Postępy Polskiej Medycyny i Farmacji ◽

10.5604/01.3001.0014.9192 ◽

2021 ◽

Vol 8 ◽

pp. 25-29

Author(s):

Paulina Wieszczy ◽

Michał F. Kamiński ◽

Jarosław Reguła

Keyword(s):

Colorectal Cancer ◽

High Risk ◽

Screening Program ◽

Risk Group ◽

High Risk Group ◽

High Grade Dysplasia ◽

Screening Colonoscopy ◽

High Grade ◽

Screening Programs

In the era of populational screening programs for colorectal cancer, evaluation of their quality and efficacy becomes an important issue. One of the main criteria taken into account when assessing the quality of a screening program is related to the risk of colorectal cancer developing in the period between the screening colonoscopy and the control examination. The objective of this article consists in presenting the results of the doctoral research carried out by dr. Paulina Wieszcza, a beneficient of the Polpharma Scientific Foundation scholarship. The objective of the doctoral dissertation was to investigate and discuss the relationship between the definition of risk groups as well as the quality of the study and the risk of colorectal cancer developing after the screening colonoscopy.

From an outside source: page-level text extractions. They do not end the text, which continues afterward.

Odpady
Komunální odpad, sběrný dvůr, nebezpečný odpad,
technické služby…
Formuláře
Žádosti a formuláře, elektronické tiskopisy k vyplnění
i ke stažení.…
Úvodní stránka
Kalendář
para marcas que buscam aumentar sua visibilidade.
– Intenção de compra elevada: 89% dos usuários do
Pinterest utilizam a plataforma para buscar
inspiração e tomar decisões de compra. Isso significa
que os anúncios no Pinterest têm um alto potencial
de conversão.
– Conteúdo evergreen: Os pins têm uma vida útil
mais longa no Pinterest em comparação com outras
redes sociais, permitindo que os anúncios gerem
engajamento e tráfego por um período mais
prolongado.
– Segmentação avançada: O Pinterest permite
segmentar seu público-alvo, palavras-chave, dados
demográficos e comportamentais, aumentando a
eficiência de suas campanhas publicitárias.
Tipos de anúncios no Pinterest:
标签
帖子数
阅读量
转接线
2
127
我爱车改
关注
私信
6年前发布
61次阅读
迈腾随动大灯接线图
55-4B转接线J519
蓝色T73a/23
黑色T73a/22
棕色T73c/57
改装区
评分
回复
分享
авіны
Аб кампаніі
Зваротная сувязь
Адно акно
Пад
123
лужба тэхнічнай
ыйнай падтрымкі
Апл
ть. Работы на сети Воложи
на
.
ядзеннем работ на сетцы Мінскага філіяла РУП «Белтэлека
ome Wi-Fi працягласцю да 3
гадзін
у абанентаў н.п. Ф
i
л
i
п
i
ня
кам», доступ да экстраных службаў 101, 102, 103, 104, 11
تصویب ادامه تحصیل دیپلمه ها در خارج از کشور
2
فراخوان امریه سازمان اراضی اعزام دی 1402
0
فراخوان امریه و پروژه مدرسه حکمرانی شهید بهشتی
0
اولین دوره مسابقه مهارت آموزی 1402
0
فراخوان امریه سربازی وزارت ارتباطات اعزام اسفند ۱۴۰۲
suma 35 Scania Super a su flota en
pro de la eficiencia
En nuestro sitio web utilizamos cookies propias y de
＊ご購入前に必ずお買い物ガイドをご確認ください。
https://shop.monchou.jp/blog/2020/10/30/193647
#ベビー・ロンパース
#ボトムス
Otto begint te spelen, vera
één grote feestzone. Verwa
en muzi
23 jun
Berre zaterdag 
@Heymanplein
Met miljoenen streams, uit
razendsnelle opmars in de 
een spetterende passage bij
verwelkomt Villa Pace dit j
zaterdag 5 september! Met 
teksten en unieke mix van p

The risk of colorectal cancer developing following adenomas being removed during the screening colonoscopy procedure was assessed using data obtained from the Colorectal Cancer Screening Program and the National Cancer Registry databases. The quality of the study was assessed on the basis of literature evidence regarding the adenoma detection rates (ADR). A total of 236.089 patients were included in colorectal cancer risk analyses, with at least one adenoma being detected in a screening study in 17.7% of cases. Over the follow-up period (median of 7 years, maximum duration of 14 years), colorectal cancer was detected in 439 patients. It was demonstrated that when the high-risk group was defined as patients presenting with adenomas ≥ 20 mm in diameter or high grade dysplasia rather than patients with ≥ 3 adenomas or adenomas ≥10 mm in diameter with high grade dysplasia or villous component (current definition), the number of patients requiring intensive surveillance can be reduced by 74% without any impact on the risk in the low-risk group. The literature review revealed a total of three studies which clearly showed that the risk of colorectal cancer significantly decreased with the increase in the endoscopist’s ADR. Restricting the high-risk group to patients with adenomas ≥ 20 mm in diameter or high-grade dysplasia facilitates optimized care being delivered to patients with a significantly increased risk of colorectal cancer. Scientific evidence is available for the important role of endoscopist’s ADR as the key parameter of the quality of colonoscopic examination.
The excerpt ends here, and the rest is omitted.